Re: [PATCH v7 13/13] dm: add non power of 2 zoned target

From: Pankaj Raghav
Date: Thu Jun 16 2022 - 12:12:24 EST


Hi Damien,
On 2022-06-15 13:49, Damien Le Moal wrote:
> On 6/15/22 19:19, Pankaj Raghav wrote:
>> Only power of 2(po2) zoned devices were supported in linux but now non
>> power of 2(npo2) zoned device support has been added to the block layer.
>>
>> Filesystems such as F2FS and btrfs have support for zoned devices with
>> po2 zone size assumption. Before adding native support for npo2 zoned
>> devices, it was suggested to create a dm target for npo2 zoned device to
>> appear as po2 device so that file systems can initially work without any
>> explicit changes by using this target.
>>
>> The design of this target is very simple: introduce gaps between the zone
>> capacity and the po2 zone size of the underlying device. All IOs will be
>> remapped from target to the actual device location. For devices that use
>> zone append, the bi_sector is remapped from device to target's layout.
>
> Nothing special for zone append in this respect. All IOs are remapped
> likewise, right ?
>
This is what is being done: when we submit, we adjust the sector value
from target to device, and the actual sector value from bio gets updated
in the endio function where we transform from device -> target for zone
appends.
>>
>> The read IOs that fall in the "emulated" gap area will return 0 and all
>> the other IOs in that area will result in an error. If an read IO span
>> across the zone capacity boundary, then the IOs are split between the
>> boundary. All other IO operations that span across a zone capacity
>> boundary will result in an error.
>>
>> The target can be easily updated as follows:
>
> Updated ? you mean created, no ?
>
Yeah. I will fix it.
>> dmsetup create <label> --table '0 <size_sects> zoned-npo2 /dev/nvme<id>'
>>
>> Signed-off-by: Pankaj Raghav <p.raghav@xxxxxxxxxxx>
>> Suggested-by: Johannes Thumshirn <johannes.thumshirn@xxxxxxx>
>> Suggested-by: Damien Le Moal <damien.lemoal@xxxxxxx>
>> Suggested-by: Hannes Reinecke <hare@xxxxxxx>
>> ---
>> drivers/md/Kconfig | 9 +
>> drivers/md/Makefile | 2 +
>> drivers/md/dm-zone.c | 9 +
>> drivers/md/dm-zoned-npo2-target.c | 268 ++++++++++++++++++++++++++++++
>> 4 files changed, 288 insertions(+)
>> create mode 100644 drivers/md/dm-zoned-npo2-target.c
>>
>> diff --git a/drivers/md/Kconfig b/drivers/md/Kconfig
>> index 998a5cfdb..773314536 100644
>> --- a/drivers/md/Kconfig
>> +++ b/drivers/md/Kconfig
>> @@ -518,6 +518,15 @@ config DM_FLAKEY
>> help
>> A target that intermittently fails I/O for debugging purposes.
>>
>> +config DM_ZONED_NPO2
>> + tristate "Zoned non power of 2 target"
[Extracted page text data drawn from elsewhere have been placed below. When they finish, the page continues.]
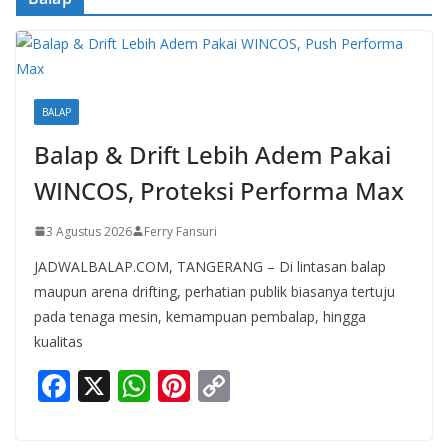
BALAP
Balap & Drift Lebih Adem Pakai
WINCOS, Proteksi Performa Max
3 Agustus 2026
Ferry Fansuri
JADWALBALAP.COM, TANGERANG – Di lintasan balap
maupun arena drifting, perhatian publik biasanya tertuju
pada tenaga mesin, kemampuan pembalap, hingga
kualitas
F
X
W
Pi
C
ac
h
nt
o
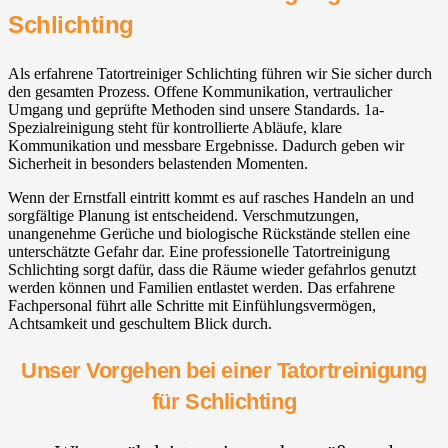
Schlichting
Als erfahrene Tatortreiniger Schlichting führen wir Sie sicher durch
den gesamten Prozess. Offene Kommunikation, vertraulicher
Umgang und geprüfte Methoden sind unsere Standards. 1a-
Spezialreinigung steht für kontrollierte Abläufe, klare
Kommunikation und messbare Ergebnisse. Dadurch geben wir
Sicherheit in besonders belastenden Momenten.
Wenn der Ernstfall eintritt kommt es auf rasches Handeln an und
sorgfältige Planung ist entscheidend. Verschmutzungen,
unangenehme Gerüche und biologische Rückstände stellen eine
unterschätzte Gefahr dar. Eine professionelle Tatortreinigung
Schlichting sorgt dafür, dass die Räume wieder gefahrlos genutzt
werden können und Familien entlastet werden. Das erfahrene
Fachpersonal führt alle Schritte mit Einfühlungsvermögen,
Achtsamkeit und geschultem Blick durch.
Unser Vorgehen bei einer Tatortreinigung
für Schlichting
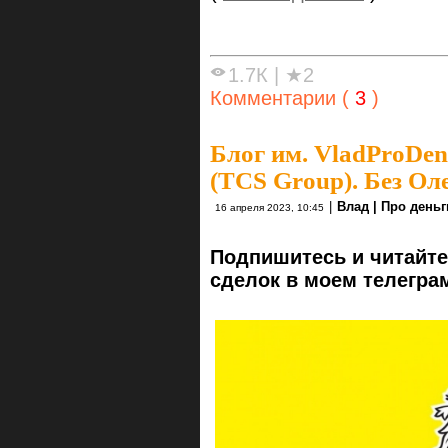
1.7К
|
★2
Комментарии (
3
)
Блог им. VladProDen
(TCS Group). Без Ол
|
Влад | Про деньг
16 апреля 2023, 10:45
Подпишитесь и читайте
сделок в моем телегра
>> + depends on BLK_DEV_DM
>> + depends on BLK_DEV_ZONED
>> + help
>> + A target that converts a zoned device with non power of 2 zone size to
>> + be power of 2. This is done by introducing gaps in between the zone
>> + capacity and the power of 2 zone size.
>> +
>> config DM_VERITY
>> tristate "Verity target support"
>> depends on BLK_DEV_DM
>> diff --git a/drivers/md/Makefile b/drivers/md/Makefile
>> index 0454b0885..2863a94a7 100644
>> --- a/drivers/md/Makefile
>> +++ b/drivers/md/Makefile
>> @@ -26,6 +26,7 @@ dm-era-y += dm-era-target.o
>> dm-clone-y += dm-clone-target.o dm-clone-metadata.o
>> dm-verity-y += dm-verity-target.o
>> dm-zoned-y += dm-zoned-target.o dm-zoned-metadata.o dm-zoned-reclaim.o
>> +dm-zoned-npo2-y += dm-zoned-npo2-target.o
>
> This naming is in my opinion very bad as it seems related to the dm-zoned
> target. e.g. dm-po2z, dm-zp2, etc.
>
Probably dm-po2z sounds good. I will go for it if others don't have any
objection.
>>
>> md-mod-y += md.o md-bitmap.o
>> raid456-y += raid5.o raid5-cache.o raid5-ppl.o
>> @@ -60,6 +61,7 @@ obj-$(CONFIG_DM_CRYPT) += dm-crypt.o
>> obj-$(CONFIG_DM_DELAY) += dm-delay.o
>> obj-$(CONFIG_DM_DUST) += dm-dust.o
>> obj-$(CONFIG_DM_FLAKEY) += dm-flakey.o
>> +obj-$(CONFIG_DM_ZONED_NPO2) += dm-zoned-npo2.o
>> obj-$(CONFIG_DM_MULTIPATH) += dm-multipath.o dm-round-robin.o
>> obj-$(CONFIG_DM_MULTIPATH_QL) += dm-queue-length.o
>> obj-$(CONFIG_DM_MULTIPATH_ST) += dm-service-time.o
>> diff --git a/drivers/md/dm-zone.c b/drivers/md/dm-zone.c
>> index af36d33f9..5efb31ba0 100644
>> --- a/drivers/md/dm-zone.c
>> +++ b/drivers/md/dm-zone.c
>> @@ -210,6 +210,11 @@ static int dm_zone_revalidate_cb(struct blk_zone *zone, unsigned int idx,
>> }
>> md->zwp_offset[idx] = dm_get_zone_wp_offset(zone);
>>
>> + if (q->limits.chunk_sectors != zone->len) {
>
> Why is this if needed ?
>
Explanation below.
>> + blk_queue_chunk_sectors(q, zone->len);
>> + q->nr_zones = blkdev_nr_zones(md->disk);
>> + }
>> +
>> break;
>> default:
>> DMERR("Invalid zone type 0x%x at sectors %llu",
>> @@ -307,6 +312,9 @@ int dm_set_zones_restrictions(struct dm_table *t, struct request_queue *q)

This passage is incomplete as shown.